Friday 13th. Mercury at 62 in the Morng.—74 at Noon and 74 at N.

A Fresh Southerly wind all day with some appearances of rain. Warm.

Rid to the Plantations at Muddy hole, Dogue run, French’s and the Ferry—and to the Fishing Landing. At Muddy hole the artichokes were planted as directed yesterday but upon recollection the method does not seem to be proper, because the cross in which they were planted (being the bottom of the furrows) must be unbroke earth and the bed not so compendious and light as it might have been in a hill. In each of these checks or crosses, one Root, when it was large and looked well was put and two where they were small. None was cut, but this it seems might have been done, as with Potatoes—leaving an eye to each cutting. About 1½ bushels planted the Square, or half acre. Near half a bushel was left for replanting. At Dogue run, finished Sowing the Winter fallow by the Ferry road with Pold. Oats and grass Seeds. Of the first it took [ ] bushls. and of the latter [ ] gallons of Orchard grass, [ ] pints of Clover, and [ ] quarts of Timothy. From here the harrows went into the Meadow by the house & began to cover Oats in the fork thereof wch. were sowed on the plowing the ground had received about the [ ] of [ ]. The ground in No. 1, by the road, by the harrowing in the Oats with the heavy harrow once; & sometimes where it was hard or grassy, twice, and the crossing, to put in the grass Seeds was got light, smooth, & in very good order. The Barley at this place was begun to be sowed on a second plowing of the ground by the Bars near the house in the Meadow this afternoon and the lay Wheat which had been harrowed, and cross harrowed got rolled this evening. Making the trunnel fence at French’s in the line that divides this Plantation from the Ferry. The Barley here was perceived to be coming up thick and well. At the ferry, breaking, and rending as fine as the case would admit, the ground in the New Meadow—Sowed 7½ bushls. of Barley in the Turnip ground wch. had been plowed & cross plowed and harrowed it in with the dble. harrow.
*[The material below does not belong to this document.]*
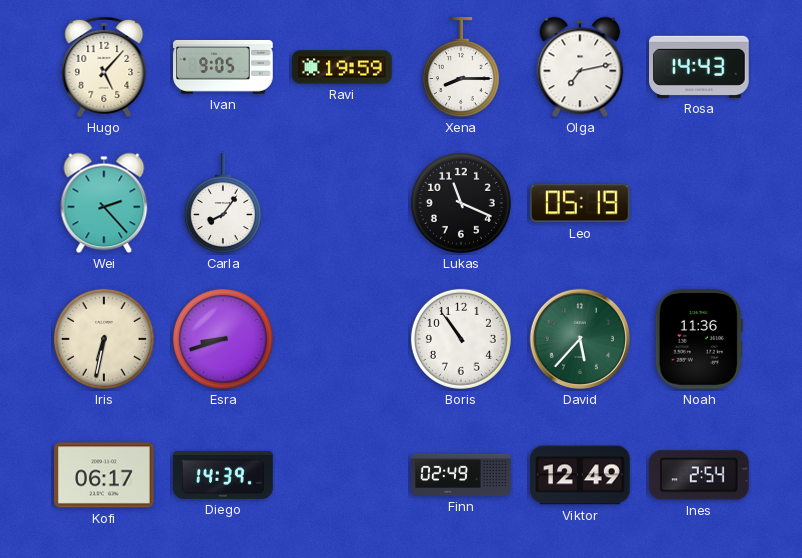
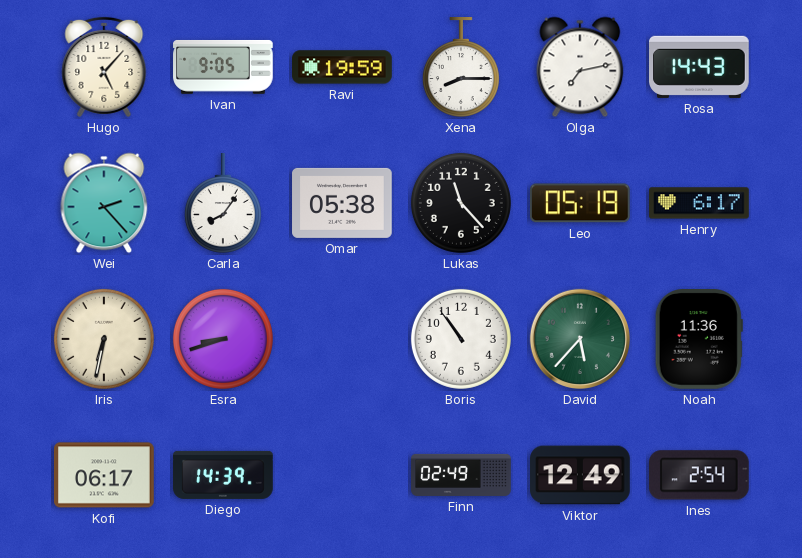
Omar: none -> 05:38
Lukas: 11:19 -> 11:23
Henry: none -> 6:17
Mr. Benja. Grymes (of the Eagles Nest) came here this Evening and Stayed all Night.

trunnel: treenail. The parts of the fence were fastened together with treenails, small wooden pegs. Benjamin Fitzhugh Grymes (died c.1803), son of Benjamin Grymes of Smithfield and Elizabeth Fitzhugh Grymes of Eagle’s Nest, in the Chotank area of King George County, had served as a lieutenant and later captain in the Revolution.